Since the inception of the aerospace industry, aluminium is the preferred material for civil aircraft fuselage structures, with riveting the manufacturing process of choice. An analysis carried out at the turn of the century, however, indicated that a move to welded airframe structures could lead to considerable weight reductions and manufacturing cost savings in the region of 30% over the riveted counterparts.  In recent years, this has led to a considerable amount of research into alternative joining processes to replace the conventional riveting. One such process under investigation is laser welding, because it offers low heat input, narrow welds with little thermal distortion, and flexibility in manufacture. In combination with a lightweight material such as aluminium, the benefits of laser welding for aerospace, as well as other industrial applications, are significant.
The potential of laser welding has already been demonstrated, in production, by Airbus, who now has several laser-welded stringer-to-skin assemblies incorporated in some of their most recent aircraft models, including the A318 and the A380. Based on their experience in thin-section fuselage structures, Airbus (UK) established a strategy for the development of fusion welding methods for wing structures. This resulted in a UK Department of Trade and Industry (DTI)supported collaborative project, with Airbus UK, Alcoa Europe, Cranfield University, Manchester University, QinetiQ and TWI, as Consortium partners, with as primary aim 'to investigate novel technologies for the welding of thick-section aluminium wing structures'. The work presented in this paper was part of this project, investigating the capability of using fibre-delivered laser technology to produce fully penetrating welds in a 12.7mm thickness aerospace aluminium alloy to be used for wing manufacture, with a resulting laser weld quality, in particular related to weld metal porosity, suitable for aerospace service.
Prior to this work, aluminium up to only 6-8mm in thickness could be welded in a single pass using the laser output power available at the 1µm (Nd:YAG) wavelength. For thicker samples, multi-pass or double-sided welding was required to obtain full penetration. This situation changed in 2003 with the introduction of Yb-fibre lasers, which are capable of producing laser light at a wavelength similar to that of Nd:YAG lasers and easily scaleable to deliver output powers significantly higher than those currently available with Nd:YAG laser technology.  Alongside this development in laser source technology, an alternative laser welding technique, hybrid laser-arc welding, has, in recent years, attracted wide-spread industrial interest. In this process, an electric arc isintroduced into the same molten pool as the laser, resulting in the capability to weld thicker materials or faster welding speeds to be achieved, as well as offering improved joint gap tolerance and weld quality. [3-4] Because of their reported advantages for welding thick-section materials, both the Yb-fibre laser and the hybrid laser-MIG process were investigated in this study, using 7kW of Yb-fibre laser power.
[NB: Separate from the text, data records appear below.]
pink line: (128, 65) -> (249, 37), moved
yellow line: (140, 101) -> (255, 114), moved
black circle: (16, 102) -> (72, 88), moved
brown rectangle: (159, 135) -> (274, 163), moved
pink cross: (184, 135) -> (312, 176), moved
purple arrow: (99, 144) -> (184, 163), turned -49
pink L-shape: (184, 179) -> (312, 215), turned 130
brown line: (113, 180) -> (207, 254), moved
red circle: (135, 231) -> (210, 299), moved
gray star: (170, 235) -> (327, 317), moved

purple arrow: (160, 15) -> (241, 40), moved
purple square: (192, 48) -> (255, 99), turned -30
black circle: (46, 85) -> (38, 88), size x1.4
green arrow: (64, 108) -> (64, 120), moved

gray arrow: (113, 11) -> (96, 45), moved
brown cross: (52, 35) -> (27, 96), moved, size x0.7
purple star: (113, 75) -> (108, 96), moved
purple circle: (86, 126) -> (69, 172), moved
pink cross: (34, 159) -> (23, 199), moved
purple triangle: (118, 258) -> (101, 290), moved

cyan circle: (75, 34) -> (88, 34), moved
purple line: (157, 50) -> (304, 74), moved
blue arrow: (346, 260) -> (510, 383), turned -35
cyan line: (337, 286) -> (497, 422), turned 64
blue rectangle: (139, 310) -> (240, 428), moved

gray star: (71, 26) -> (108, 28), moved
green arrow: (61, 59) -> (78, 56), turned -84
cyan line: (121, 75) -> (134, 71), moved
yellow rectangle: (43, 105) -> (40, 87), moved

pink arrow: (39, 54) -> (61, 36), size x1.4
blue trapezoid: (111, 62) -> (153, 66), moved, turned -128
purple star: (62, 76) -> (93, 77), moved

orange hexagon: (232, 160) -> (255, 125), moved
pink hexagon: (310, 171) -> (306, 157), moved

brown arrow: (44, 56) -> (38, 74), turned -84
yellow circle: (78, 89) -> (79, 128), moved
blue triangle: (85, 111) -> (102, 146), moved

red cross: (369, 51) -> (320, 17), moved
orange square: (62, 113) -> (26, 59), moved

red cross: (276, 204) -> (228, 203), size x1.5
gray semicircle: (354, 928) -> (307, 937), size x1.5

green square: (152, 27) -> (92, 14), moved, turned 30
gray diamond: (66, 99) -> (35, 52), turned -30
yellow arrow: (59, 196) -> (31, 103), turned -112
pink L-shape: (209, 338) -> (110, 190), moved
As is the case for other fusion processes when welding aluminium, specific material issues had to be considered in this investigation, to ensure a good weld quality. The presence of the tenacious surface oxide, the sensitivity (ofthe alloys used) to hot cracking, the high thermal conductivity and the high hydrogen-solubility in liquid aluminium, all increase the risk of weld imperfections, such as cracks, lack of fusion and porosity. In addition to these imperfections associated with fusion welding, keyhole instabilities can occur when welding with a power beam process such as the laser, resulting in porosity. Keyhole-induced porosity is particularly associated with partially penetrating welds, their occurrence reducing sharply when fully penetrating welds are made.  For the purpose of this work, a distinction was made between cavities, which were irregular in shape and observed on the weld centreline near the keyhole root, and coarse pores, which were spherical in shape with a diameter larger than 0.5mm and found throughout the weld depth. The bulk of the investigation was aimed at eliminating cavities and reducing the number and size of coarse porosity, typically found in thick-section aluminium laser welds, with some effort also spent in reducing hydrogen-induced porosity, also referred to as fine porosity, towards the end of the work. For the purpose of this paper, fine porosity is defined as those pores that are spherical in shape, smaller than 0.5mm in diameter and primarily caused by the entrapment of hydrogen.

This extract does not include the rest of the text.